Limitations & Future Work

  • Strong assumptions of single-class, linearity, and shared \(\beta\): Theoretical analysis is conducted in isolation within a single class (per-class augmentation), ignoring inter-class interactions, and is based on linear models and well-behaved covariance spectra. The authors acknowledge this as the cost of mathematical tractability, compensated by extensive experiments.
  • Optimality in the over-parameterized regime proven only for \(\Sigma_t = I_p\): Due to the complexity of the expressions, the optimality of covariance matching in the over-parameterized regime is only provided for isotropic training data; the more general case remains an open problem.
  • Dependence on feature space and PCA dimension reduction: In practice, covariance is estimated in a 32-dimensional PCA subspace of CLIP/DINO features; feature space quality and dimensionality selection affect performance. The reliability of covariance estimation in original high-dimensional spaces is also a concern (echoing El Firdoussi 2025's point that "poor covariance estimation leads to performance degradation").
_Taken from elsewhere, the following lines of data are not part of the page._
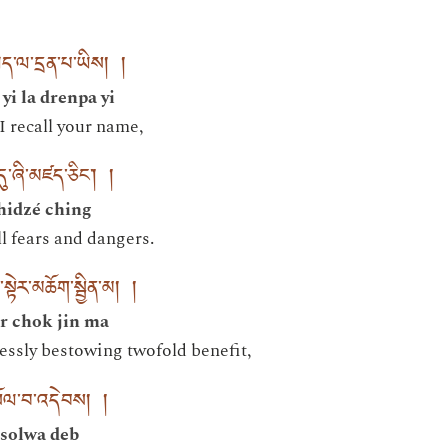
ིད་ལ་དྲན་པ་ཡིས། །
yi la drenpa yi
I recall your name,
་ཞི་མཛད་ཅིང་། །
hidzé ching
ll fears and dangers.
སྟེར་མཆོག་སྦྱིན་མ། །
r chok jin ma
lessly bestowing twofold benefit,
གསོལ་བ་འདེབས། །
 solwa deb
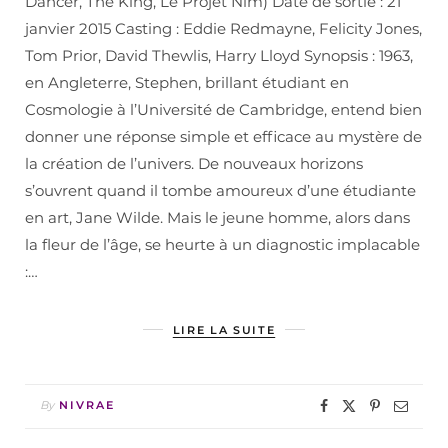
Dancer, The King, Le Projet Nim) Date de sortie : 21
janvier 2015 Casting : Eddie Redmayne, Felicity Jones,
Tom Prior, David Thewlis, Harry Lloyd Synopsis : 1963,
en Angleterre, Stephen, brillant étudiant en
Cosmologie à l’Université de Cambridge, entend bien
donner une réponse simple et efficace au mystère de
la création de l’univers. De nouveaux horizons
s’ouvrent quand il tombe amoureux d’une étudiante
en art, Jane Wilde. Mais le jeune homme, alors dans
la fleur de l’âge, se heurte à un diagnostic implacable
:…
LIRE LA SUITE
By
NIVRAE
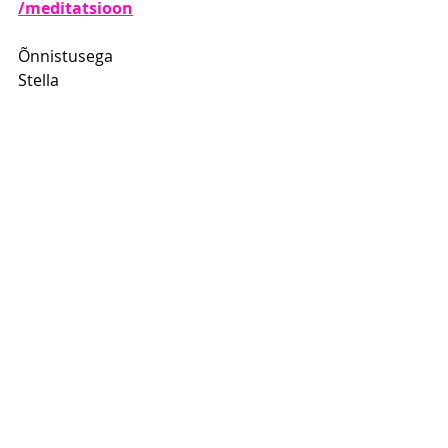
/meditatsioon
Õnnistusega
Stella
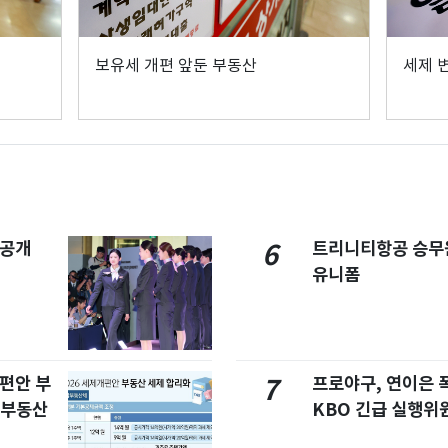
보유세 개편 앞둔 부동산
세제 
 공개
트리니티항공 승무
6
유니폼
개편안 부
프로야구, 연이은
7
합부동산
KBO 긴급 실행위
  • Model shift treated only in the appendix: The case of different \(\beta\) on the training and synthetic sides is deferred to Appendix B and not fully explored in the main text.
  • Lineage of random matrix analysis in high-dimensional regression: Technical foundations include benign overfitting (Bartlett 2020), double descent (Belkin 2019), and ridgeless regression test error (Hastie 2022). This paper applies these tools to a new setting: "training on multiple distributions, testing on one," while adding the realistic dimension of non-zero means.
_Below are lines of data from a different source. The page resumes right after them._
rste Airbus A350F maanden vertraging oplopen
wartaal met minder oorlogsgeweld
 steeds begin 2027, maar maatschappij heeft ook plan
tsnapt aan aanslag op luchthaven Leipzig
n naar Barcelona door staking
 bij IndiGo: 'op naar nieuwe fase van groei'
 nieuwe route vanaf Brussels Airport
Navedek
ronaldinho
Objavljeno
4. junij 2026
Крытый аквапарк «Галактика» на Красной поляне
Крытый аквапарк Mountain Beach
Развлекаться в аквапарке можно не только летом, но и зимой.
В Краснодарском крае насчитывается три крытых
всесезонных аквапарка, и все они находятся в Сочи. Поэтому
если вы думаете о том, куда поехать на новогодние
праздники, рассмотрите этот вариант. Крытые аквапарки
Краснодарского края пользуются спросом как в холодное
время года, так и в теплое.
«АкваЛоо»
  • Multi-distribution/surrogate data theory: Yang et al. (2025) and Song et al. (2024) analyzed multi-distribution training but assumed zero means; Ildiz et al. (2025) studied weak-to-strong generalization, and Jain et al. (2024) was limited to isotropic cases—this paper's non-zero mean anisotropic analysis is a substantial advancement in this line of research.
  • CLIP-based synthetic data screening practices: Center matching (He et al. 2023), various sampling/filtering (Lin et al. 2023), and DS3 (Hulkund et al. 2025) are all comparison baselines. This paper provides a theoretical perspective on "what they are actually optimizing."
  • Insight: When the engineering community provides diverse yet contradictory conclusions on a problem, a rigorously solvable simplified model (even with strong assumptions) can often identify "the variable that truly matters" and provide a simpler, more robust solution than complex heuristics—this is a paradigm for theory-guided practice.

Rating

  • Novelty: ⭐⭐⭐⭐⭐ The "mean-independence, covariance-matching optimality" is a counter-intuitive conclusion characterized rigorously for the first time, unifying the chaotic problem of synthetic data selection into a high-dimensional regression framework.
  • Experimental Thoroughness: ⭐⭐⭐⭐⭐ Across 3 training paradigms × 2 architectures × 4 datasets × 5 generative models + text tasks, with multiple control experiments including DINO/CLIP dual features and zero-diversity/real-mixing, creating a closed loop between theory and empirical results.
  • Writing Quality: ⭐⭐⭐⭐ Rigorous theory, clear motivation, and sufficient diagrams; however, many key proofs and settings (over-parameterization, model shift) are pushed to the appendix, making the main line of reasoning challenging for non-theoretical readers.
  • Value: ⭐⭐⭐⭐⭐ Contributes both hard theoretical insights and a one-line, cross-scenario robust practical selection criterion, offering direct guidance for the data augmentation and synthetic data training communities.